About this exercise:
Everything from the line containing "Locate an element on the screen. This" to the end of the listing, both included, should be returned exactly, apart from the pictures.

Material provided:
§ §
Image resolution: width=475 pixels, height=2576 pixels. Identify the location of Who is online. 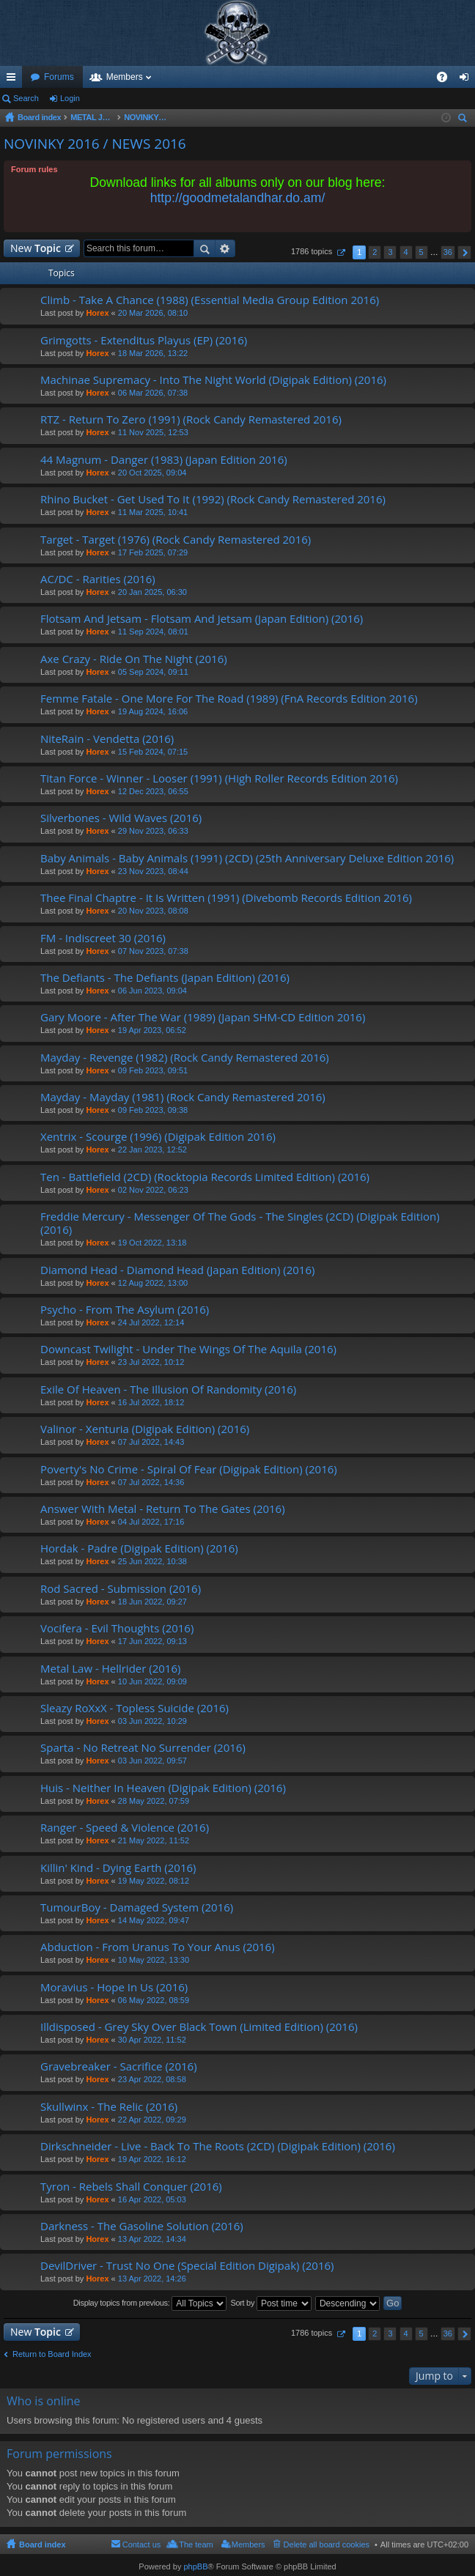
(44, 2401).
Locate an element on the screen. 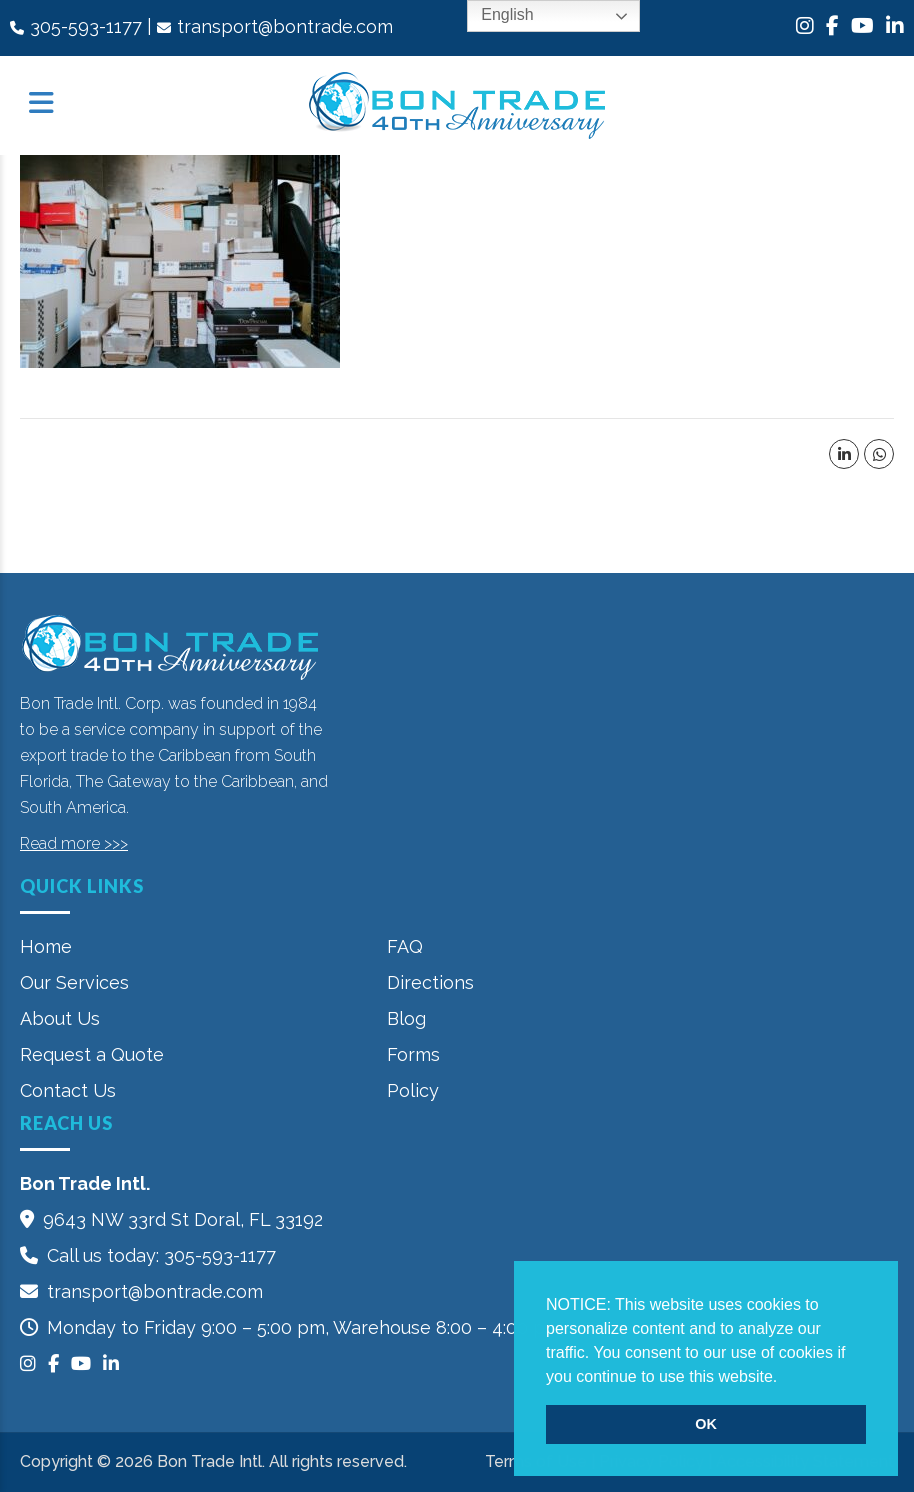  Contact Us is located at coordinates (68, 1090).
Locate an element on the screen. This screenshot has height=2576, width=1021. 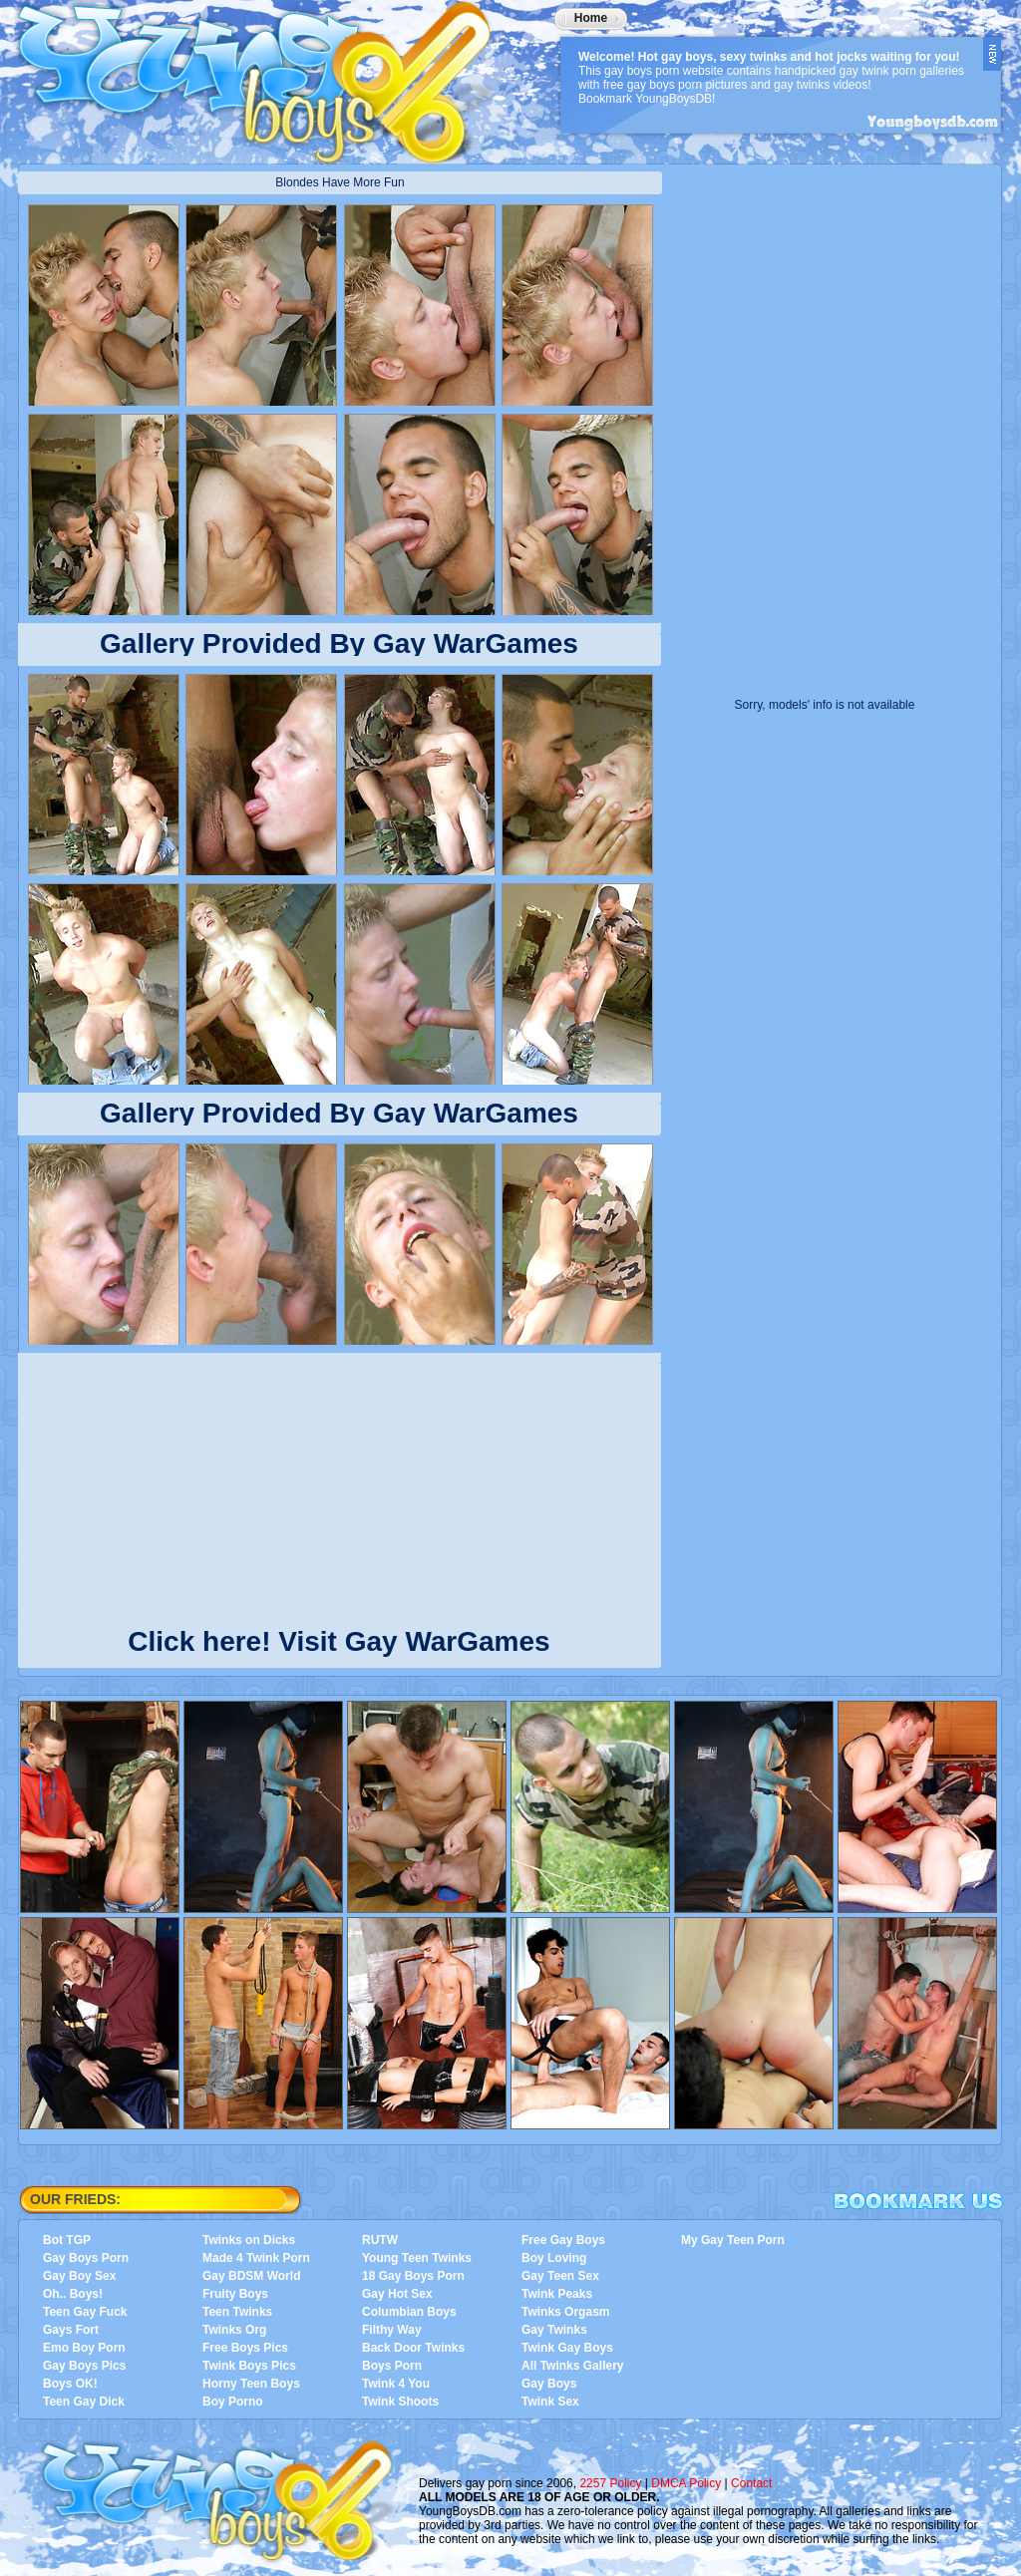
Young Teen Twinks is located at coordinates (417, 2258).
§ §
Answer to this task:
Locate an element on the screen. This screenshot has height=2576, width=1021. 
Young Teen Twinks is located at coordinates (417, 2258).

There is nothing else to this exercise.